The number that comes to mind is about 96,500 somethings ( coulombs per mole ?)
 
I know this. One faraday constant is equal to one mole of electrons - this is equal to 6.023 \times 10^{23} \times 1.6\times 10^{-19} = 96368 \frac {Coulomb}{mol}
 
Dear Borek, you said one Ampere is one coulomb per second. Then 1,000 amperes are equal to 1,000 coulombs per second. This in turn gives 6.25*1021 electrons per second, which means about 0.01 moles of electrons per second. In the redox, two electrons are used as you stated; so 0.005 moles of chlorine are consumed. This means 7.368*10-4 kilograms of chlorine gas are used.
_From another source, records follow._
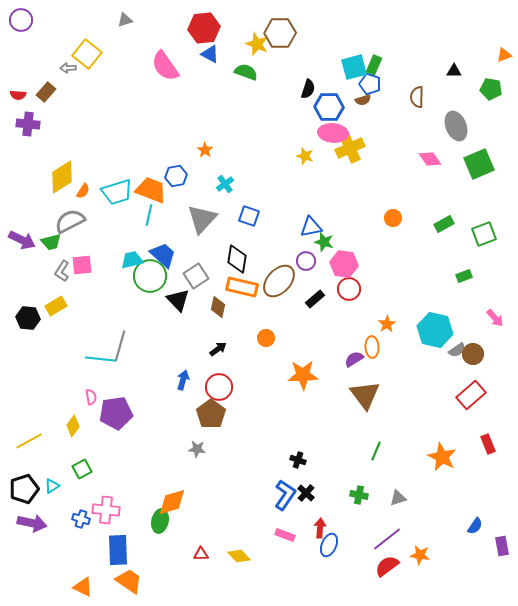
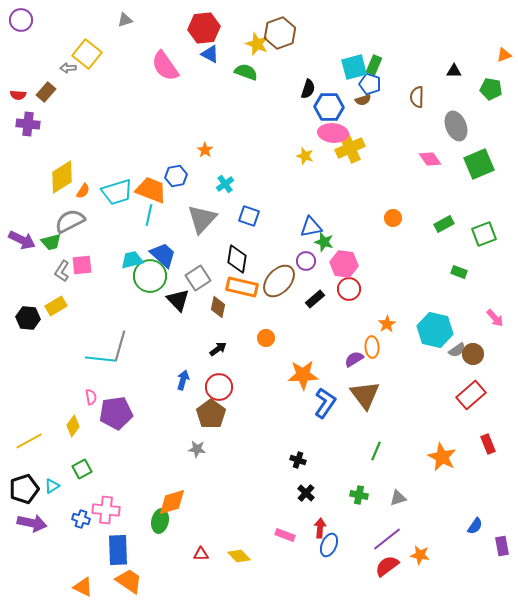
brown hexagon at (280, 33): rotated 20 degrees counterclockwise
gray square at (196, 276): moved 2 px right, 2 px down
green rectangle at (464, 276): moved 5 px left, 4 px up; rotated 42 degrees clockwise
blue L-shape at (285, 495): moved 40 px right, 92 px up
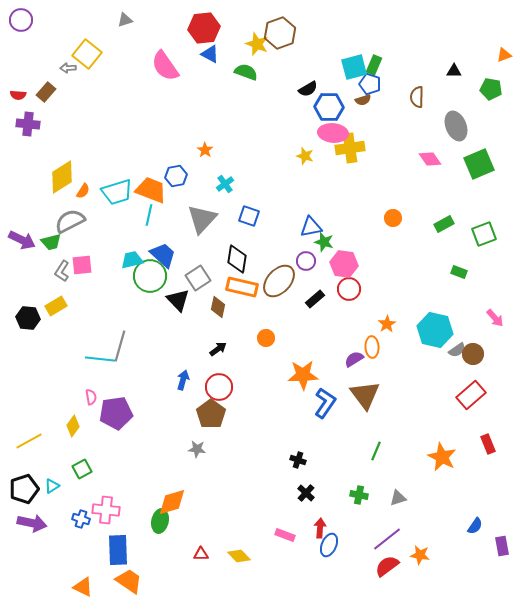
black semicircle at (308, 89): rotated 42 degrees clockwise
yellow cross at (350, 148): rotated 16 degrees clockwise
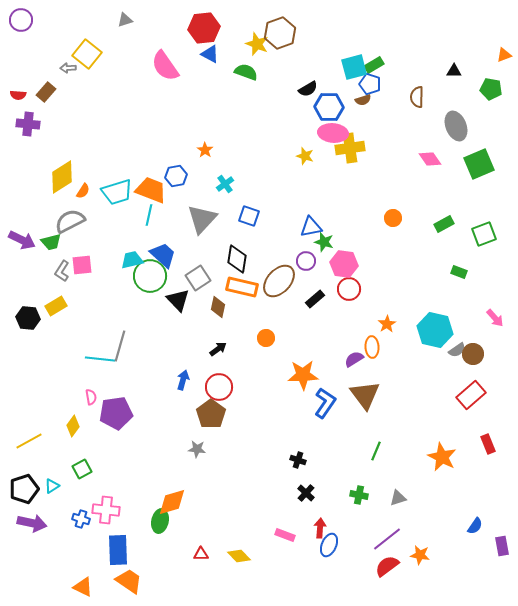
green rectangle at (374, 65): rotated 36 degrees clockwise
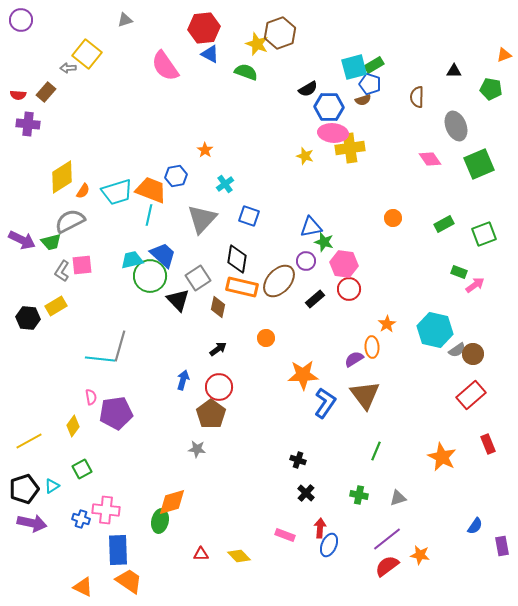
pink arrow at (495, 318): moved 20 px left, 33 px up; rotated 84 degrees counterclockwise
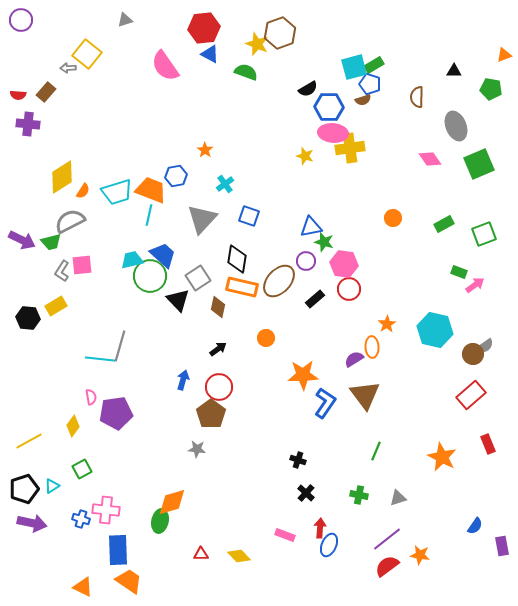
gray semicircle at (457, 350): moved 28 px right, 4 px up
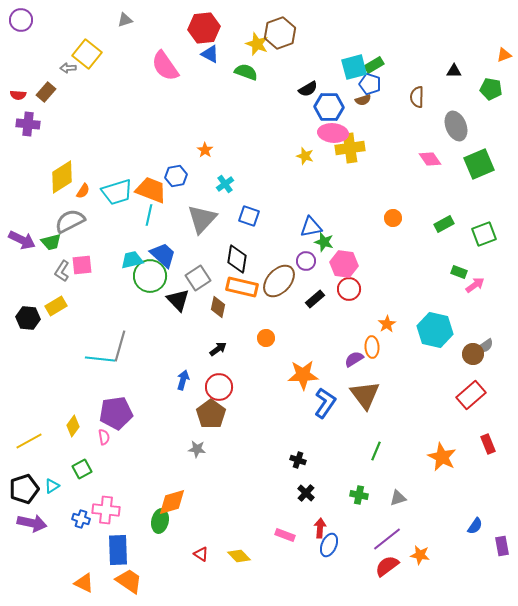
pink semicircle at (91, 397): moved 13 px right, 40 px down
red triangle at (201, 554): rotated 35 degrees clockwise
orange triangle at (83, 587): moved 1 px right, 4 px up
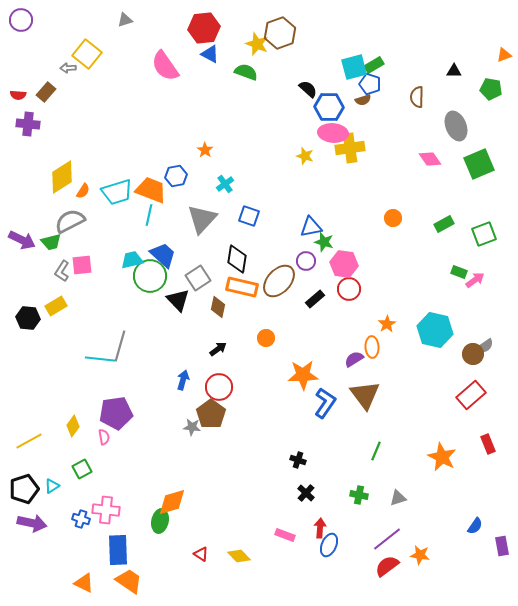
black semicircle at (308, 89): rotated 108 degrees counterclockwise
pink arrow at (475, 285): moved 5 px up
gray star at (197, 449): moved 5 px left, 22 px up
Am I correct, pals? Thank you very much for your help, you all.
 
1 mole Cl2 == 2 moles of e- = 2*6.023*10^23*1.6*10^(-19) C = 1.927*10^5 C

1 mole Cl2 == 71 g

So 71 g Cl2 == 1.927*10^5 C

Hence 10^3 C/s == 71/192.7 = 0.368 g of Cl2 consumed per second.

I think you made a typo in the very last step (everything up to that point looks good).

Note that one can only calculate the consumption RATE, since the time of use is not given.
 
Thank you, I haven't remembered that one Ampere is equal to one Coulomb per second, so I was stuck. Again, thank you for your help.